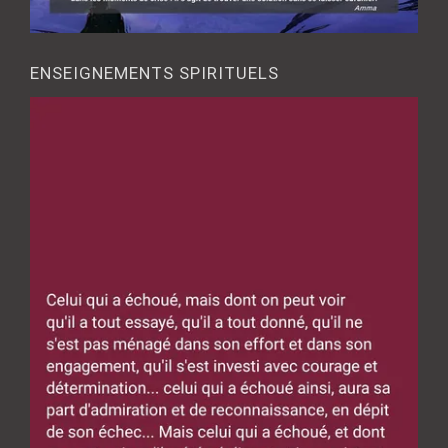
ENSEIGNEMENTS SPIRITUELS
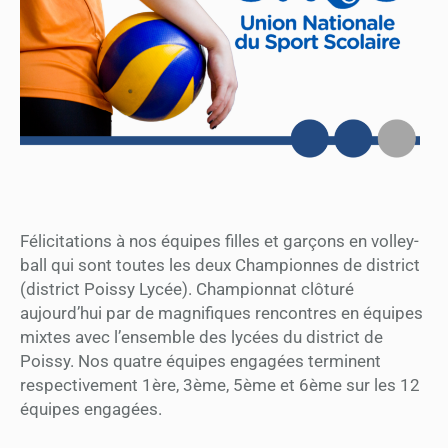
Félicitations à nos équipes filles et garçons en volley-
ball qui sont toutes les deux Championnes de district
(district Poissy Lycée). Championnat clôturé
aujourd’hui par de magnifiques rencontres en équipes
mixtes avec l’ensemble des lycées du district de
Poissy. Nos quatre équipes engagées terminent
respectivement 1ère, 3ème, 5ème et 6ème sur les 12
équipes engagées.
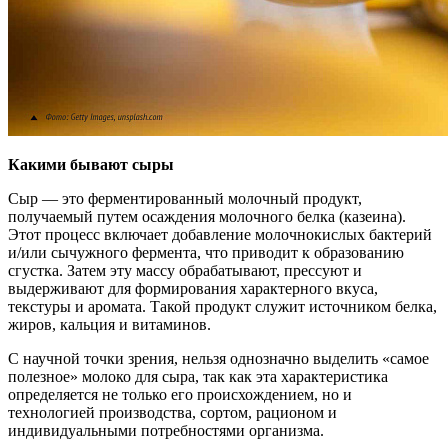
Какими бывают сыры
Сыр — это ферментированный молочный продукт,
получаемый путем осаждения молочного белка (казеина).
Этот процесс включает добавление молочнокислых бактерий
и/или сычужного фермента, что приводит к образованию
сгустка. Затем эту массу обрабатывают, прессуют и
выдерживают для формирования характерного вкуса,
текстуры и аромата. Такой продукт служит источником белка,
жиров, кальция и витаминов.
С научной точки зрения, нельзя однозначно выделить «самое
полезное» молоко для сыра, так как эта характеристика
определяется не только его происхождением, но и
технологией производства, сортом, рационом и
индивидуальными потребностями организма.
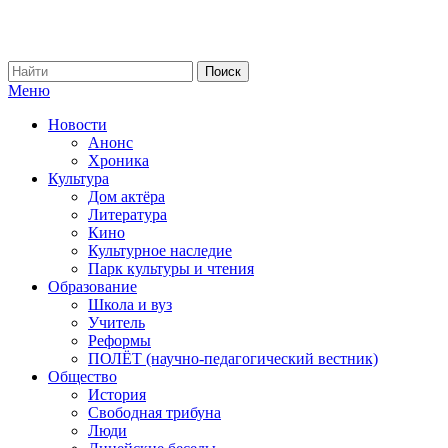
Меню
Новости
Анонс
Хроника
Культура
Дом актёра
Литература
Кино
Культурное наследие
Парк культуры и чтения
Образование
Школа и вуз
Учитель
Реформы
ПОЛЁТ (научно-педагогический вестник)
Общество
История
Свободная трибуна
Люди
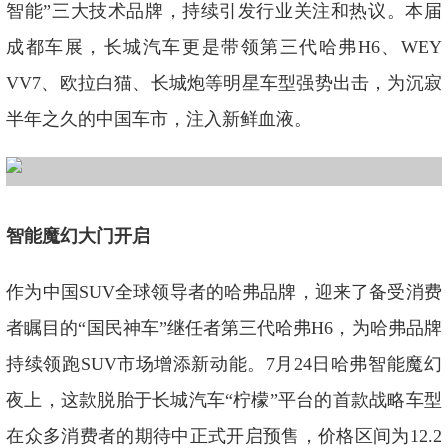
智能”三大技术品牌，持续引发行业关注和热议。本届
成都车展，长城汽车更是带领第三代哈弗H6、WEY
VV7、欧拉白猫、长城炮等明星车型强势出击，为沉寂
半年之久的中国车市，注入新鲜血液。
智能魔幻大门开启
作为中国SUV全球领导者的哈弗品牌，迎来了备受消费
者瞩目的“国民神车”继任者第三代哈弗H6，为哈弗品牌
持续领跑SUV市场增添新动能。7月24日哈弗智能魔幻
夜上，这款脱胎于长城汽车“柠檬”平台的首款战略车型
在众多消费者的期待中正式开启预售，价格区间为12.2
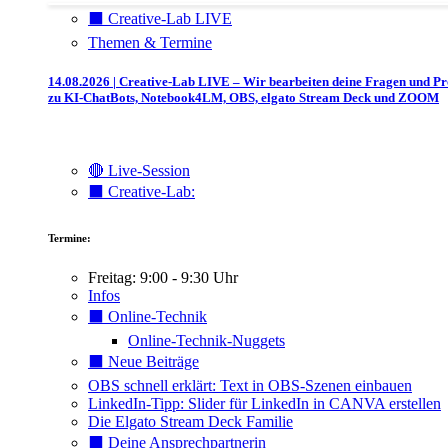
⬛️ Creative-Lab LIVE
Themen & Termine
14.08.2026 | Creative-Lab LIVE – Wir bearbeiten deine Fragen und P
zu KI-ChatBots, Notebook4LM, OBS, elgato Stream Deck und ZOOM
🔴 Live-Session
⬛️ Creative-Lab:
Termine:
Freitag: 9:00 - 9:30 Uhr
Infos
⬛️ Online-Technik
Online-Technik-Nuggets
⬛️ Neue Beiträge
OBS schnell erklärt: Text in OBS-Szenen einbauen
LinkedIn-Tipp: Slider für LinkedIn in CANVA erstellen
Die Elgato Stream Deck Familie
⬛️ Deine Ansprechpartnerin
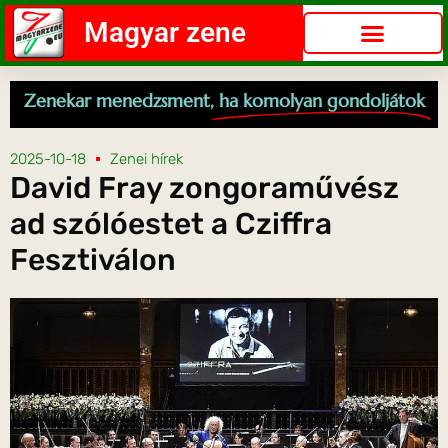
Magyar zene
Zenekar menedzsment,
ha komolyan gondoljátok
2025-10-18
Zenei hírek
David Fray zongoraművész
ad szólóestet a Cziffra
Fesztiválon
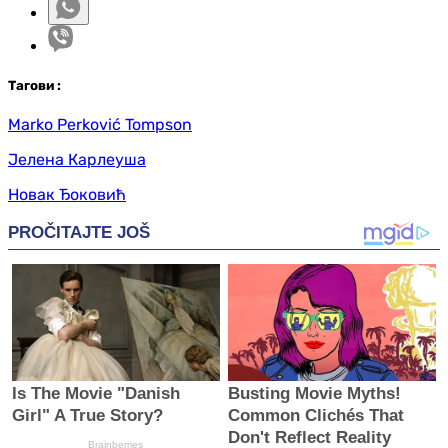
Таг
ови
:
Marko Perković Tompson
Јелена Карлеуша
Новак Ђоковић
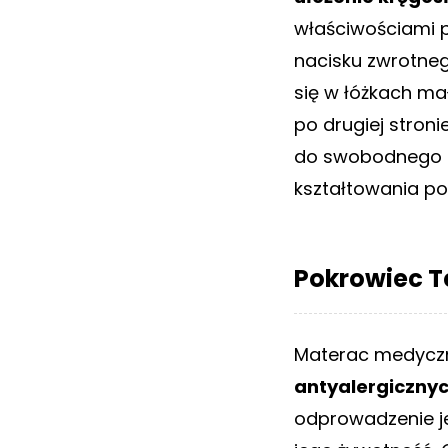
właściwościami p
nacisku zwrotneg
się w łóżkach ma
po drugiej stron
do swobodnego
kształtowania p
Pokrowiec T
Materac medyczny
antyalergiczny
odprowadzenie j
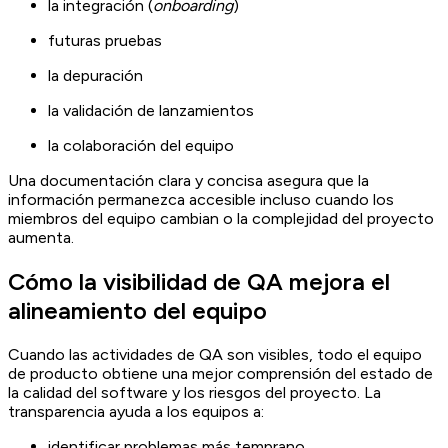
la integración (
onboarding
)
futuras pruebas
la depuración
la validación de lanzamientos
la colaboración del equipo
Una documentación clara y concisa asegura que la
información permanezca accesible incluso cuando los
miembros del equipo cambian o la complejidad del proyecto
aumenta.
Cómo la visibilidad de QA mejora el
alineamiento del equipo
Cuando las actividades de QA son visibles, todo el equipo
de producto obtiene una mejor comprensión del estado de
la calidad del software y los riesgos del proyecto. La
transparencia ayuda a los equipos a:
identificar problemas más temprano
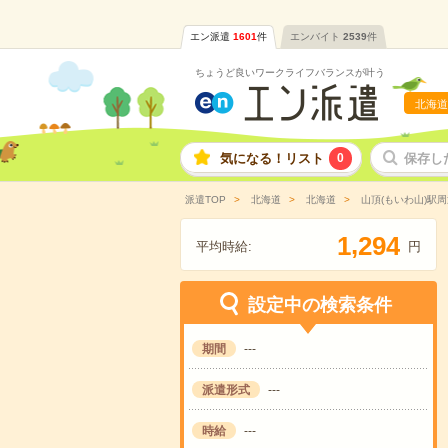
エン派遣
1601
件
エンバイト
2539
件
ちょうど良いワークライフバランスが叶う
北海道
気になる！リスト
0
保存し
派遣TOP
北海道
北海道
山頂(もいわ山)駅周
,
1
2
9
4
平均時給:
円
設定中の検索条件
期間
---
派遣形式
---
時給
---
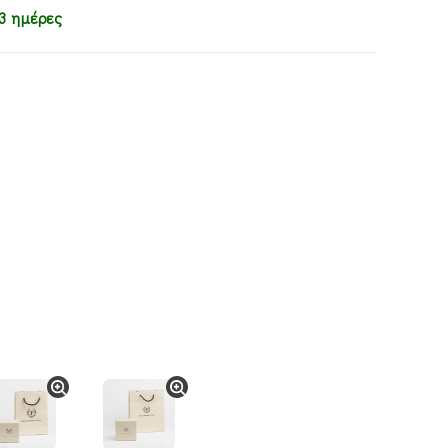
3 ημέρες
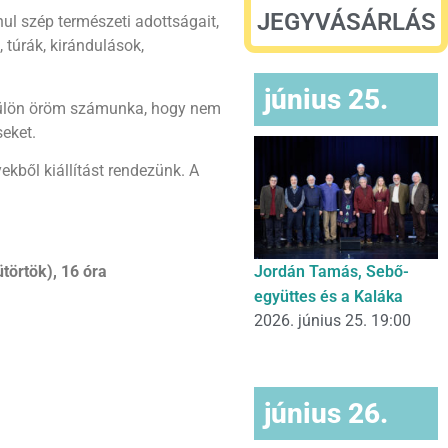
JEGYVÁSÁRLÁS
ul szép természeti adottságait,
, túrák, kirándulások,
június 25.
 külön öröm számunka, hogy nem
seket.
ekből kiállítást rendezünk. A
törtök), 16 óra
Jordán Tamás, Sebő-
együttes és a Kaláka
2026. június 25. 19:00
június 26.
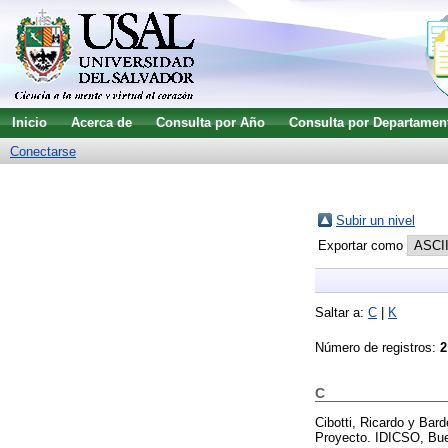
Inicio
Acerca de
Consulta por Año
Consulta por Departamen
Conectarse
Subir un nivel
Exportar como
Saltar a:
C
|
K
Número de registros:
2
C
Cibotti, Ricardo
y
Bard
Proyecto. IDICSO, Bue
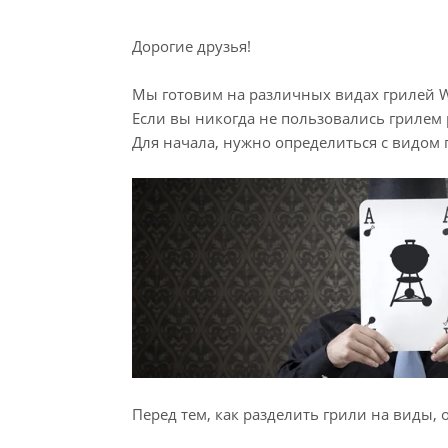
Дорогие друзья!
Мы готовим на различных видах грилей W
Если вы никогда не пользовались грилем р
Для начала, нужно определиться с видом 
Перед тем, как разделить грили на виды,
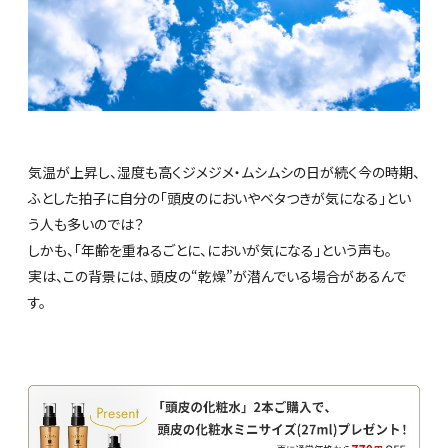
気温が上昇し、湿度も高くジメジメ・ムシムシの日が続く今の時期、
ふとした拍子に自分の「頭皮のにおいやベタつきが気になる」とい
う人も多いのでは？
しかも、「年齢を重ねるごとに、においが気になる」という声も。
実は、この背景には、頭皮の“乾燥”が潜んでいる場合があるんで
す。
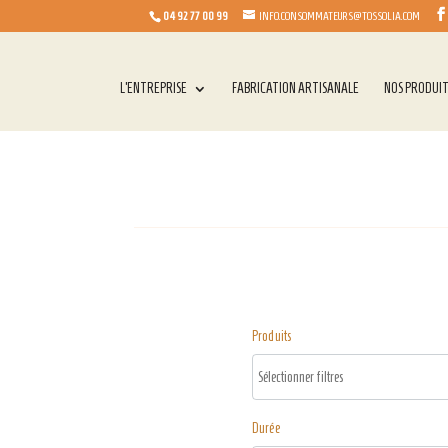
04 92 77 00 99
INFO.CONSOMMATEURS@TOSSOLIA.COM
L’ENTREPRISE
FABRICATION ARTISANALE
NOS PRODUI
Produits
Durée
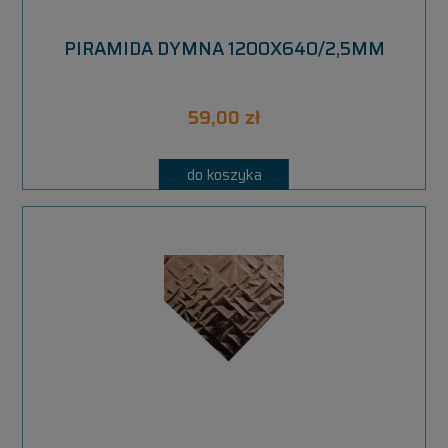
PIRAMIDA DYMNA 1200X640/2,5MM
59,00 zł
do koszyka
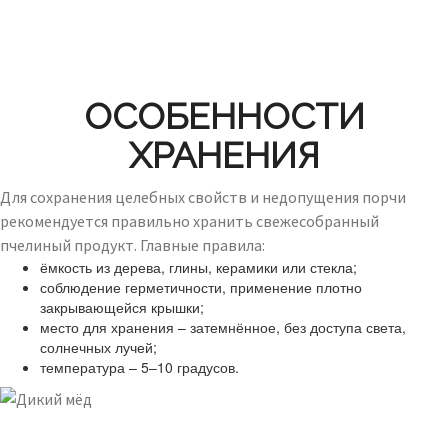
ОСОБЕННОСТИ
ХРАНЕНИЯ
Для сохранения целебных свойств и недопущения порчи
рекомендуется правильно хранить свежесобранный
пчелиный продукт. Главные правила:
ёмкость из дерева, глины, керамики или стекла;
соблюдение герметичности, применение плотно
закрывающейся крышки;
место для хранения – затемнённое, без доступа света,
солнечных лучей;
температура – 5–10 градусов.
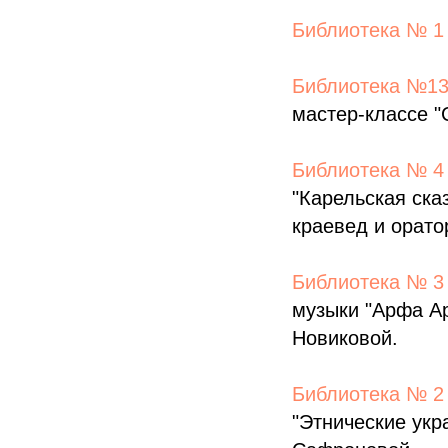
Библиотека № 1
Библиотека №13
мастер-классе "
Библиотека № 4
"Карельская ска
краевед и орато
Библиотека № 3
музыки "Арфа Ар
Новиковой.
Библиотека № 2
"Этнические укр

- _ACTIVITY_
Leave the pictures out. Output exactly, and only, the lines from the one with "соблюдение герметичности, применение плотно" through the last line of the listing above, both included.

- _RESPONSE TO THIS TASK_
соблюдение герметичности, применение плотно
закрывающейся крышки;
место для хранения – затемнённое, без доступа света,
солнечных лучей;
температура – 5–10 градусов.
Библиотека № 1
Библиотека №13
мастер-классе "
Библиотека № 4
"Карельская ска
краевед и орато
Библиотека № 3
музыки "Арфа Ар
Новиковой.
Библиотека № 2
"Этнические укр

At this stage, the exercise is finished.